Enhancing Epidemic Detection Using Syndromic Surveillance and Early Notification Methods

Tippa Wongstitwilairoong, Saranath Lawpoolsri Niyom, Ngamphol Soonthornworasiri, Jariyanart Gaywee, Jaranit Kaewkungwal

Abstract


Objective

This paper presents an investigation using early notification methods to enhancing epidemic detection in syndromic surveillance data from royal Thai army in Thailand.

Introduction

Early Notification Detection Systems have taken a critical role in providing early notice of disease outbreaks. To improve the detection methods for disease outbreaks, many detection methods have been created and implemented. However, there is limited information on the effectively of syndromic surveillance in Thailand. Knowing the performance, strengths and weakness of these surveillance systems in providing early warning for outbreaks will increase disease outbreak detection capacity in Thailand.

Methods

This study describes and compares the capabilities of various outbreak detection algorithms using 37,043 unique syndromic daily reports based on medical information from both civilian and military personnel from the Unit Base Surveillance of Royal Thai Army (RTA) along the Thai-Myanmar and Thai-Cambodia boarder areas. Traditional epidemic detection method: mean plus two SD were compared with algorithms for early notification methods and which included regression, regression/EWMA/Poisson, CDC-C1, CDC-C2 and CDC-C3. Early notification and epidemic detection methods were compared according to their ability to generate alert notifications. Sensitivity, specificity, positive predictive value (PPV), negative predictive value and overall accuracy to detect or predict disease outbreaks were estimated.

Results

This study shows that the preliminary results are promising for epidemic detection by early notification methods in syndromic surveillance in Thailand. The majority of syndromic records were categorized into 12 symptoms. The three most common symptoms were respiratory, fever and gastrointestinal illness (11,501; 9,549 and 4,498 respectively).

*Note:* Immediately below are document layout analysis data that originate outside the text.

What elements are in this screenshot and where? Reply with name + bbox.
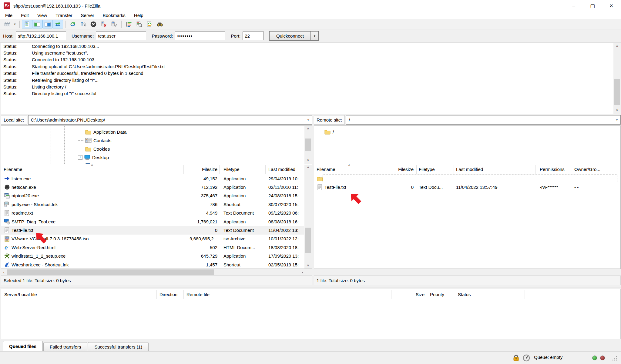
queue-col-size[interactable]: Size (391, 289, 425, 299)
file-row-readme.txt[interactable]: readme.txt4,949Text Document09/12/2020 0… (1, 209, 304, 217)
password-input[interactable]: •••••••• (175, 32, 225, 40)
resize-grip[interactable] (611, 355, 618, 362)
synchronized-browsing-button[interactable] (144, 20, 155, 28)
close-button[interactable] (602, 0, 621, 11)
file-row-SMTP-Diag-Tool.exe[interactable]: SMTP_Diag_Tool.exe1,769,021Application08… (1, 217, 304, 226)
menu-item-file[interactable]: File (1, 11, 17, 19)
tree-item-root[interactable]: / (317, 128, 334, 136)
scroll-down-icon[interactable] (613, 108, 621, 114)
remote-site-combo[interactable]: / (346, 115, 621, 125)
scroll-down-icon[interactable] (304, 263, 312, 269)
disconnect-button[interactable] (99, 20, 109, 28)
file-size: 1,457 (147, 260, 217, 269)
local-list-scrollbar[interactable] (304, 165, 312, 269)
queue-col-priority[interactable]: Priority (430, 289, 444, 299)
list-scrollbar-thumb[interactable] (305, 228, 311, 253)
queue-col-status[interactable]: Status (458, 289, 471, 299)
scroll-left-icon[interactable] (1, 269, 7, 276)
file-name: readme.txt (12, 209, 33, 217)
local-site-combo[interactable]: C:\Users\administrator.PNL\Desktop\ (28, 115, 312, 125)
cancel-button[interactable] (88, 20, 99, 28)
scroll-right-icon[interactable] (299, 269, 305, 276)
maximize-button[interactable] (583, 0, 602, 11)
file-row-..[interactable]: .. (314, 174, 620, 183)
chevron-down-icon[interactable] (616, 118, 618, 122)
column-header-filesize[interactable]: Filesize (147, 164, 217, 174)
menu-item-view[interactable]: View (33, 11, 51, 19)
process-queue-button[interactable] (78, 20, 88, 28)
toggle-queue-button[interactable] (53, 20, 63, 28)
refresh-button[interactable] (68, 20, 78, 28)
menu-item-transfer[interactable]: Transfer (51, 11, 76, 19)
column-header-modified[interactable]: Last modified (268, 164, 295, 174)
refresh-icon (69, 21, 76, 28)
toggle-remote-tree-button[interactable] (42, 20, 53, 28)
file-name: TestFile.txt (324, 183, 346, 191)
toggle-message-log-button[interactable] (22, 20, 32, 28)
file-row-Wireshark.exe-Shortcut.lnk[interactable]: Wireshark.exe - Shortcut.lnk1,457Shortcu… (1, 260, 304, 269)
toggle-local-tree-button[interactable] (32, 20, 42, 28)
file-type: Application (223, 174, 246, 183)
file-row-windirstat1-1-2-setup.exe[interactable]: windirstat1_1_2_setup.exe645,729Applicat… (1, 252, 304, 260)
log-scrollbar-thumb[interactable] (614, 79, 620, 105)
scroll-down-icon[interactable] (304, 158, 312, 164)
log-row-type: Status: (1, 57, 32, 62)
directory-comparison-button[interactable] (155, 20, 165, 28)
column-header-filetype[interactable]: Filetype (223, 164, 240, 174)
reconnect-button[interactable] (109, 20, 119, 28)
tree-item-contacts[interactable]: Contacts (78, 136, 111, 145)
menu-item-edit[interactable]: Edit (17, 11, 33, 19)
menu-item-help[interactable]: Help (130, 11, 148, 19)
minimize-button[interactable] (564, 0, 583, 11)
file-row-ntptool20.exe[interactable]: ntptool20.exe375,467Application24/08/201… (1, 192, 304, 200)
filter-button[interactable] (124, 20, 134, 28)
menu-item-bookmarks[interactable]: Bookmarks (99, 11, 130, 19)
scroll-up-icon[interactable] (613, 43, 621, 49)
tree-item-desktop[interactable]: Desktop (78, 153, 109, 162)
queue-col-remote-file[interactable]: Remote file (186, 289, 210, 299)
site-manager-dropdown-button[interactable] (12, 20, 17, 28)
column-header-filesize[interactable]: Filesize (375, 164, 414, 174)
column-header-owner[interactable]: Owner/Gro... (574, 164, 600, 174)
scroll-up-icon[interactable] (304, 165, 312, 171)
local-tree-scrollbar[interactable] (304, 126, 312, 164)
queue-col-local-file[interactable]: Server/Local file (4, 289, 37, 299)
port-input[interactable]: 22 (243, 32, 264, 40)
column-header-filetype[interactable]: Filetype (419, 164, 435, 174)
tab-successful-transfers-1-[interactable]: Successful transfers (1) (88, 342, 149, 351)
tab-failed-transfers[interactable]: Failed transfers (43, 342, 87, 351)
tree-item-application-data[interactable]: Application Data (78, 128, 126, 136)
tree-item-partial[interactable] (78, 162, 93, 164)
site-manager-button[interactable] (2, 20, 12, 28)
log-scrollbar[interactable] (613, 43, 621, 114)
tree-item-label: Cookies (93, 146, 110, 152)
tree-scrollbar-thumb[interactable] (305, 139, 311, 151)
file-search-button[interactable] (134, 20, 144, 28)
file-row-TestFile.txt[interactable]: TestFile.txt0Text Docu...11/04/2022 13:5… (314, 183, 620, 191)
expander-plus-icon[interactable] (78, 155, 82, 160)
file-name: SMTP_Diag_Tool.exe (12, 217, 55, 226)
menu-item-server[interactable]: Server (77, 11, 99, 19)
file-row-putty.exe-Shortcut.lnk[interactable]: putty.exe - Shortcut.lnk786Shortcut30/07… (1, 200, 304, 209)
speed-limit-icon (522, 354, 530, 363)
lock-icon (512, 354, 520, 363)
hscrollbar-thumb[interactable] (7, 269, 214, 275)
file-row-listen.exe[interactable]: listen.exe49,152Application29/04/2019 10… (1, 174, 304, 183)
queue-col-direction[interactable]: Direction (159, 289, 177, 299)
column-header-filename[interactable]: Filename (4, 164, 22, 174)
local-list-hscrollbar[interactable] (1, 269, 305, 276)
column-header-filename[interactable]: Filename (317, 164, 335, 174)
tree-item-cookies[interactable]: Cookies (78, 145, 110, 153)
file-type: HTML Docum... (223, 243, 255, 252)
username-input[interactable]: test.user (96, 32, 146, 40)
file-row-netscan.exe[interactable]: netscan.exe712,192Application02/11/2010 … (1, 183, 304, 191)
host-input[interactable]: sftp://192.168.100.1 (16, 32, 66, 40)
quickconnect-dropdown-button[interactable] (311, 31, 319, 41)
queue-splitter[interactable] (0, 285, 621, 288)
column-header-modified[interactable]: Last modified (456, 164, 483, 174)
chevron-down-icon[interactable] (307, 118, 309, 122)
scroll-up-icon[interactable] (304, 126, 312, 132)
quickconnect-button[interactable]: Quickconnect (269, 31, 311, 41)
column-header-permissions[interactable]: Permissions (540, 164, 565, 174)
tab-queued-files[interactable]: Queued files (3, 341, 43, 351)
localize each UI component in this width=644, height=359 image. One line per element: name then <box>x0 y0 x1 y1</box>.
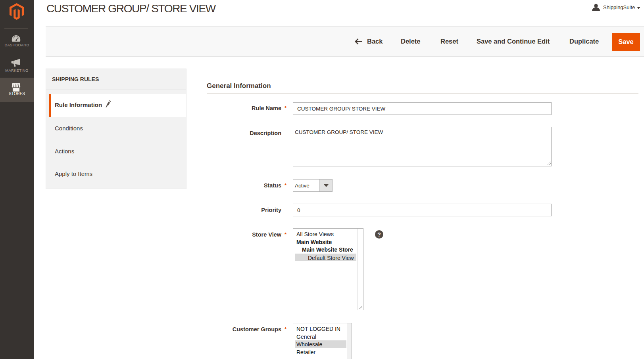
svg-text:?: ? <box>377 231 381 238</box>
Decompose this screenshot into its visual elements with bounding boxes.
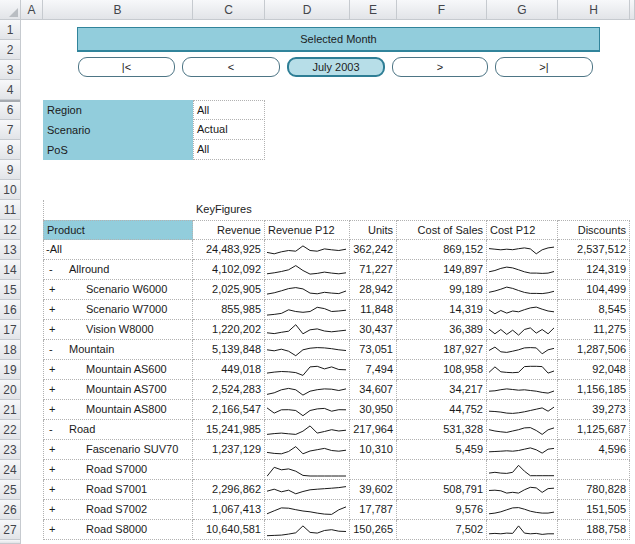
row-header-24[interactable]: 24: [0, 460, 21, 480]
selected-month-banner: Selected Month: [77, 27, 600, 52]
expand-toggle[interactable]: +: [49, 280, 61, 299]
expand-toggle[interactable]: +: [49, 400, 61, 419]
row-header-2[interactable]: 2: [0, 40, 21, 60]
cost-p12-sparkline: [489, 342, 554, 358]
product-cell: +Mountain AS800: [43, 400, 193, 420]
table-row: +Fascenario SUV701,237,12910,3105,4594,5…: [43, 440, 630, 460]
expand-toggle[interactable]: +: [49, 500, 61, 519]
expand-toggle[interactable]: +: [49, 520, 61, 539]
cost-p12-sparkline-cell: [487, 360, 558, 380]
row-header-20[interactable]: 20: [0, 380, 21, 400]
row-header-25[interactable]: 25: [0, 480, 21, 500]
table-group-row: KeyFigures: [43, 200, 630, 220]
row-header-6[interactable]: 6: [0, 100, 21, 120]
expand-toggle[interactable]: +: [49, 460, 61, 479]
row-header-partial[interactable]: [0, 540, 21, 544]
row-header-17[interactable]: 17: [0, 320, 21, 340]
product-cell: +Mountain AS600: [43, 360, 193, 380]
row-header-27[interactable]: 27: [0, 520, 21, 540]
discounts-cell: 780,828: [558, 480, 630, 500]
discounts-cell: 1,287,506: [558, 340, 630, 360]
row-header-18[interactable]: 18: [0, 340, 21, 360]
revenue-p12-sparkline-cell: [265, 520, 350, 540]
row-header-22[interactable]: 22: [0, 420, 21, 440]
empty-cell: [43, 200, 193, 220]
column-header-C[interactable]: C: [193, 0, 265, 20]
cost-of-sales-cell: 5,459: [397, 440, 487, 460]
cost-p12-sparkline-cell: [487, 500, 558, 520]
row-header-19[interactable]: 19: [0, 360, 21, 380]
month-current-button[interactable]: July 2003: [287, 57, 385, 77]
cost-of-sales-cell: 99,189: [397, 280, 487, 300]
row-header-16[interactable]: 16: [0, 300, 21, 320]
row-header-11[interactable]: 11: [0, 200, 21, 220]
column-header-B[interactable]: B: [43, 0, 193, 20]
row-header-8[interactable]: 8: [0, 140, 21, 160]
row-header-10[interactable]: 10: [0, 180, 21, 200]
column-header-G[interactable]: G: [487, 0, 558, 20]
column-header-F[interactable]: F: [397, 0, 487, 20]
row-header-23[interactable]: 23: [0, 440, 21, 460]
spreadsheet: ABCDEFGH 1234678910111213141516171819202…: [0, 0, 635, 544]
filter-value-pos[interactable]: All: [193, 139, 265, 160]
row-header-1[interactable]: 1: [0, 20, 21, 40]
row-header-13[interactable]: 13: [0, 240, 21, 260]
month-first-button[interactable]: |<: [78, 57, 175, 77]
expand-toggle[interactable]: -: [49, 260, 61, 279]
filter-value-scenario[interactable]: Actual: [193, 119, 265, 140]
product-cell: +Road S7001: [43, 480, 193, 500]
revenue-cell: 1,067,413: [193, 500, 265, 520]
cost-p12-sparkline: [489, 282, 554, 298]
expand-toggle[interactable]: +: [49, 360, 61, 379]
month-last-button[interactable]: >|: [495, 57, 593, 77]
column-header-partial[interactable]: [630, 0, 635, 20]
cost-p12-sparkline: [489, 422, 554, 438]
row-header-15[interactable]: 15: [0, 280, 21, 300]
col-header-revenue-p12: Revenue P12: [265, 220, 350, 240]
column-header-D[interactable]: D: [265, 0, 350, 20]
revenue-cell: 24,483,925: [193, 240, 265, 260]
filter-value-region[interactable]: All: [193, 100, 265, 120]
month-next-button[interactable]: >: [392, 57, 488, 77]
table-row: +Scenario W7000855,98511,84814,3198,545: [43, 300, 630, 320]
discounts-cell: 151,505: [558, 500, 630, 520]
expand-toggle[interactable]: +: [49, 380, 61, 399]
row-header-7[interactable]: 7: [0, 120, 21, 140]
units-cell: 150,265: [350, 520, 397, 540]
cost-p12-sparkline-cell: [487, 520, 558, 540]
select-all-triangle-icon: [9, 8, 18, 17]
cost-of-sales-cell: 869,152: [397, 240, 487, 260]
discounts-cell: 104,499: [558, 280, 630, 300]
revenue-p12-sparkline: [267, 442, 346, 458]
expand-toggle[interactable]: -: [49, 340, 61, 359]
units-cell: 28,942: [350, 280, 397, 300]
cost-p12-sparkline-cell: [487, 240, 558, 260]
expand-toggle[interactable]: +: [49, 480, 61, 499]
row-header-21[interactable]: 21: [0, 400, 21, 420]
product-cell: +Scenario W6000: [43, 280, 193, 300]
col-header-discounts: Discounts: [558, 220, 630, 240]
expand-toggle[interactable]: -: [49, 420, 61, 439]
row-header-4[interactable]: 4: [0, 80, 21, 100]
expand-toggle[interactable]: +: [49, 300, 61, 319]
row-header-9[interactable]: 9: [0, 160, 21, 180]
column-header-H[interactable]: H: [558, 0, 630, 20]
select-all-corner[interactable]: [0, 0, 21, 20]
expand-toggle[interactable]: +: [49, 320, 61, 339]
units-cell: 34,607: [350, 380, 397, 400]
revenue-p12-sparkline: [267, 402, 346, 418]
discounts-cell: 2,537,512: [558, 240, 630, 260]
column-header-E[interactable]: E: [350, 0, 397, 20]
expand-toggle[interactable]: +: [49, 440, 61, 459]
empty-cell: [487, 200, 558, 220]
row-header-14[interactable]: 14: [0, 260, 21, 280]
row-header-12[interactable]: 12: [0, 220, 21, 240]
row-header-3[interactable]: 3: [0, 60, 21, 80]
col-header-cost-p12: Cost P12: [487, 220, 558, 240]
column-header-A[interactable]: A: [21, 0, 43, 20]
month-prev-button[interactable]: <: [182, 57, 280, 77]
revenue-p12-sparkline: [267, 382, 346, 398]
row-header-26[interactable]: 26: [0, 500, 21, 520]
selected-month-title: Selected Month: [300, 33, 376, 45]
table-row: -All24,483,925362,242869,1522,537,512: [43, 240, 630, 260]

The results from the early notification systems were analyzed and their performances were compared with traditional epidemic detection method according to their ability to generate early warning alerts for the 3 symptoms. In our study regression/EWMA/Poisson method had higher specificity across the 3 symptoms (94.5%, 94.7% and 95.9% respectively), but generated lower sensitivity (22.6%, 40.4% and 23.1%). CDC-C1, CDC-C2 and CDC-C3 algorithms are easy to understand and are widely used. CDC-C3 had higher sensitivity to detect gradual disease outbreak effects (64.2%, 70.2% and 57.7%), but it is known to produce higher alarm rates/false positive signals.

Conclusions

Within the syndromic surveillance data of RTA, the CDC algorithm is the best chosen to use in the syndromic system due to being easy to understand and implement in a system with high sensitivity. CDC-C2 is the best early notification detection method due to its high sensitivity and PPV. However, CDC-C3 is shows the highest sensitivity, but exhibits the lowest specificity and PPV for all symptoms including a high alarm rates. To be useful, early notification detection methods must have acceptable operating characteristics. Consequently, we should select the most appropriate algorithm method to explain the data well and in order to improve detection of outbreaks. The comparison methods used in this study may be useful for testing other proposed alert threshold methods and may have further applications for other populations and other diseases.

References

1. Chretien JP, Burkom HS, Sedyaningsih ER, Larasati RP, et al. Syndromic Surveillance: Adapting Innovations to Developing Settings. PLoS Medicine 2008; vol 5: page 1-6.
2. Burkom HS, Elbert Y, Magruder SF, Najmi AH, Peter W, Thompson MW. Developments in the roles, features, and evaluation of alerting algorithms for disease outbreak monitoring. Johns Hopkins APL Technical Digest 2008; vol 27: page 313.